Scraping companies for "Food, Beverages & Tobacco"
Scraping companies for "Health & Medical"
Scraping companies for "Hobbies & Crafts"
Scraping companies for "Home & Garden"
Scraping companies for "Home Services"
Scraping companies for "Legal Services & Government"
Scraping companies for "Media & Publishing"
Scraping companies for "Money & Insurance"
Scraping companies for "Public & Local Services"
Scraping companies for "Restaurants & Bars"
Scraping companies for "Shopping & Fashion"
Scraping companies for "Sports"
Scraping companies for "Travel & Vacation"

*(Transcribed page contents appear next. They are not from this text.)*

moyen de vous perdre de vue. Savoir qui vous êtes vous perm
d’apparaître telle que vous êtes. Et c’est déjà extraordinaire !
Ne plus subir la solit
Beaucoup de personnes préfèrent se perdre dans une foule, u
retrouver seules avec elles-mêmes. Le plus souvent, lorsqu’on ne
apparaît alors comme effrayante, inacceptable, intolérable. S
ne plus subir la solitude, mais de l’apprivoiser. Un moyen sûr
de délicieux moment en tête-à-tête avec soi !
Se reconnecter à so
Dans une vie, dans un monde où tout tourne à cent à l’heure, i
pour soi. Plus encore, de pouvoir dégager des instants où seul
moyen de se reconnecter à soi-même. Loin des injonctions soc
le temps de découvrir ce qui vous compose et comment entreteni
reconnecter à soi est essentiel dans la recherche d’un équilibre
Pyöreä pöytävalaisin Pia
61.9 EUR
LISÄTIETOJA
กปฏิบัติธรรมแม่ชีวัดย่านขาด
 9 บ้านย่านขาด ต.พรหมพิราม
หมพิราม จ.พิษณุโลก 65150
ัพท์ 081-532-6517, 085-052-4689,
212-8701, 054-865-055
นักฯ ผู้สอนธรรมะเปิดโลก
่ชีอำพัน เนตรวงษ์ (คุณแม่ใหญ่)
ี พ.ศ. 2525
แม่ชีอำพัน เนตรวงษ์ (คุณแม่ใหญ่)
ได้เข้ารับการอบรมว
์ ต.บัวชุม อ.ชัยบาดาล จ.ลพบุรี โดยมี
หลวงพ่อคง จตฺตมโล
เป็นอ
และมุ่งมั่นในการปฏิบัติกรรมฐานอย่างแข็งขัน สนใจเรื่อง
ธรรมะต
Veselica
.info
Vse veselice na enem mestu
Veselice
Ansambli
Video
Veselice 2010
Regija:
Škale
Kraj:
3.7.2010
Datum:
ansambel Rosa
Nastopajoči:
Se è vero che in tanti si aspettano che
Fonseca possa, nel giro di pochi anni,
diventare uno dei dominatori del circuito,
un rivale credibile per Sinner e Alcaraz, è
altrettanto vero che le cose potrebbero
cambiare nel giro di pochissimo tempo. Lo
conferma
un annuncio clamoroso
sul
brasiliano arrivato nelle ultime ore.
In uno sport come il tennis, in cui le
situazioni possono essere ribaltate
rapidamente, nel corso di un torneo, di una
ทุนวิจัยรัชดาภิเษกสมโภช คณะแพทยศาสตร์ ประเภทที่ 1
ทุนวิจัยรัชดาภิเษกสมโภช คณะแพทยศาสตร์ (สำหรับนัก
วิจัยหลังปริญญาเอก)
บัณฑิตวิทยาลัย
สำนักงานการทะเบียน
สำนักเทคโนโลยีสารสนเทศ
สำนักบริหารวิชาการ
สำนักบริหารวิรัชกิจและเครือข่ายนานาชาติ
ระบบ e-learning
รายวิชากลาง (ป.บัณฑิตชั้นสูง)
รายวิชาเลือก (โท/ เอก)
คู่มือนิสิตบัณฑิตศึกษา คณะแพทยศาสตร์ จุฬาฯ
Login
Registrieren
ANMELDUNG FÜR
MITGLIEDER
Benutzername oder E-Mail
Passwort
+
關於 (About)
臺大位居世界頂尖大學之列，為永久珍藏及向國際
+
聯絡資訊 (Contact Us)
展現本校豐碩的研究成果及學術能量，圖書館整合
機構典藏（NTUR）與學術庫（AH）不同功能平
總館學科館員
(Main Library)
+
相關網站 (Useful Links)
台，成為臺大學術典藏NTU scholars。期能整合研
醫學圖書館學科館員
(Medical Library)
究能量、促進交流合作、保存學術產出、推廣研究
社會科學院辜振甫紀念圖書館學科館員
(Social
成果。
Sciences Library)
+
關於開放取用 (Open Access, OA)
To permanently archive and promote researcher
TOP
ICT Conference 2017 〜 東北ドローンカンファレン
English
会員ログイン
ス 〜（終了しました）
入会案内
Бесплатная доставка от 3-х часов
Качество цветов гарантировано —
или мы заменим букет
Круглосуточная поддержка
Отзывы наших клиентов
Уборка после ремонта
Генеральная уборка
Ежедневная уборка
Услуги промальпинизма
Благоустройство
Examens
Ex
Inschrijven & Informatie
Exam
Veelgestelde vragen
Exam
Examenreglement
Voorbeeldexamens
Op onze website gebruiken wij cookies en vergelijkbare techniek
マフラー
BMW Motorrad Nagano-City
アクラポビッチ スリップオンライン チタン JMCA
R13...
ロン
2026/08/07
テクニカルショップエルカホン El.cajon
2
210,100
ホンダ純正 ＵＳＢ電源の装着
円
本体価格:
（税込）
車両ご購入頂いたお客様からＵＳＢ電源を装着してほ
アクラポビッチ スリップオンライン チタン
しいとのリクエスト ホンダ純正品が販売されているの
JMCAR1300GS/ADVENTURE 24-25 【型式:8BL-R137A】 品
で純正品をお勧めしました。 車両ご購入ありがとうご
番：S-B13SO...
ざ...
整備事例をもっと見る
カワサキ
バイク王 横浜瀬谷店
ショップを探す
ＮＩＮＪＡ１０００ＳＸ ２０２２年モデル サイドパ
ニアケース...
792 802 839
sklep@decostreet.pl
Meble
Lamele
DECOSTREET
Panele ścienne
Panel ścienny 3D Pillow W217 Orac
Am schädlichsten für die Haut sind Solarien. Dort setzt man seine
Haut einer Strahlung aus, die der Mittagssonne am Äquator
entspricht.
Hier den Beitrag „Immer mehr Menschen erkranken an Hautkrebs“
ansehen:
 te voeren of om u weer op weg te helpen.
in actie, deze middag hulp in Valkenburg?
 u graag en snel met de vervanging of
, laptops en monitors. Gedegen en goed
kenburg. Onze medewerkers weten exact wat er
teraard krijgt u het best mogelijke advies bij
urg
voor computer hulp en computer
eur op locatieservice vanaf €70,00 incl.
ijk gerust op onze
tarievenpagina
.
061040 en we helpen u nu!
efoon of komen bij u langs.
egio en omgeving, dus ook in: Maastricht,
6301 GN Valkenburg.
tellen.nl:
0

Scraping companies for "Utilities"
Scraping companies for "Vehicles & Transportat

### Summary
- I have scraped the website, got data about categories.
- In that categories, i scraped information about top company/brands.
- Collected informations such as company name, stars, location and tags.
- The collected informations are saves in csv files.